THOUSANDS of train passengers suffered major disruption after the UK’s highest temperatures sent part of the Scottish rail
network into meltdown yesterday.
• Temperatures across Scotland soar as Inverness registered among hottest place in Scotland yesterday
• Warm weather set to last until the end of the week, with temperatures cooling by Saturday
Bottled water was handed out to travellers wilting in the heat of Waverley station in Edinburgh after they were delayed by track and signalling problems.
Around 200 ScotRail trains – one in ten of all its services – are thought to have been cancelled or held up at the country’s second-busiest station.
The misery came as temperatures reached 28C in Edinburgh, just below the UK high of 28.7C at Strathallan in Perthshire.
Elsewhere, the warm weather was embraced by sunseekers who headed for parks and beaches across the country. Sales of ice-cream and cooling drinks soared as Scots unused to searing heat sought thirst-quenching treats, while children played in the sea and paddling pools.
Weary travellers, however, struggled with the high temperatures. Several passengers described Waverley as like a giant greenhouse, referring to the new glass roof which has made the concourse far brighter.
Lisa, a marketing executive, tweeted: “Waverley is bloody chaos and the station is like a greenhouse. Do not try & travel by train!” Edinburgh University student Catherine Forsyth tweeted: “Near enough 30 degrees and I’m stuck in Waverley due to a signalling fault. Greenhouse effect comes to mind.”

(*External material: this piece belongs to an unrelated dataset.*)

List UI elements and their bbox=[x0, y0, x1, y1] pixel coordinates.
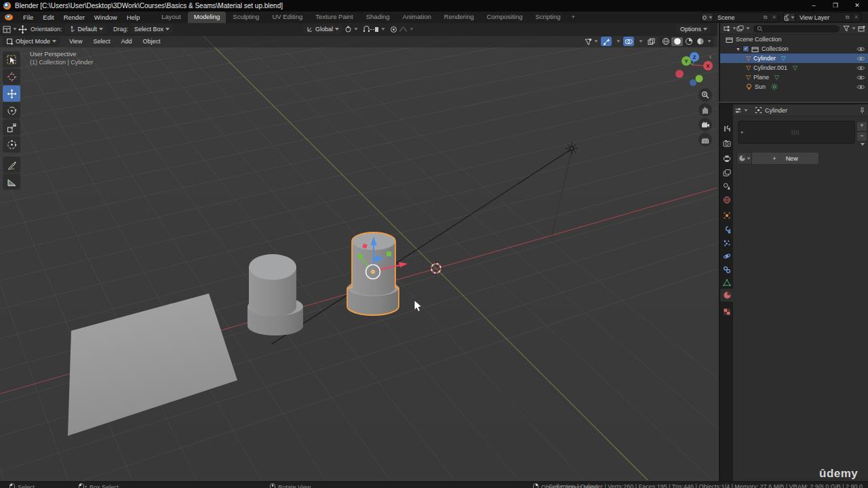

Edinburgh City Council communications manager Stewart Argo also tweeted: “At 5:15pm the station info board clearly showed every train cancelled or delayed.”
Network Rail said “excessively high temperatures” had caused signalling and points problems and forced speed restrictions on tracks. They included a points problem just west of the station, and a speed restriction near Haymarket in the West End.
A spokesman said: “We are having to thin out services to keep them moving. Trains are in the wrong place. The water [being handed out at Waverley] is to help keep people cool.”
ScotRail said most trains were delayed yesterday afternoon, including on lines to and from Glasgow, Dunblane and Fife.
Replacement buses were drafted on to the routes.
All trains to and from Bathgate, part of a secondary line to Glasgow, were cancelled in an attempt to clear the delays backlog.
A spokeswoman for ScotRail said: “Due to signalling problems at Edinburgh caused by the hot weather, most services at the station have unfortunately been delayed.
“We apologise for the inconvenience caused and would like to reassure them that we are doing everything we possibly can to ensure services return to normal as quickly as possible.”
ScotRail said later that trains at Waverley were due to return to normal around 7:30pm – five and half hours after the disruption started.
Elsewhere, train speeds were halved to 30mph on stretches of on the Ayr-Glasgow line.
Rail temperatures reached 43C at Kincardine in Fife, and 38-40C just north of Glasgow Queen Street and at Portobello, Edinburgh.
Network Rail said it imposed the restrictions as a precaution in case any rails buckled under the extreme heat, or signalling was damaged.
Yesterday’s temperatures exceeding earlier record highs of 26C at the weekend in Aberdeenshire, the Met Office said.
Forecasters confirmed that the highest temperature so far this year in Scotland was in Perthshire, where a roasting 29.8C was recorded at Kindrogan, near Pitlochry, on Sunday.
Yesterday’s sunshine, stronger than the 27C maximum forecasters had predicted, was welcomed by others, who flocked to parks and beaches to enjoy the rare chance for more sunbathing after the balmy weekend.
In the west, Prestwick in Ayrshire enjoyed the longest hours of sunshine in the UK on Monday with 14.9 beating Swindon (14.7hrs).
Tony Gray, a spokesman for the Met Office, said yesterday: “Strathallan was the hottest place in the UK today, although it was not the hottest in Scotland so far this year.
“It is still below the Scottish record for the highest daily temperature, which was 32.9C on 9 August, 2003, at Greycrook in the Borders.”
There is expected to be some relief ahead for those who cannot take the heat, with today likelyto be far cooler as temperatures drop back to 23C or lower across most of the country.
However, the mercury is forecast to rise again later in the week, with tomorrow and Friday set to see temperatures return to the mid to high 20s .
The weekend is due to herald an end to the hot weather, with nowhere in Scotland predicted to be above 20C on Saturday.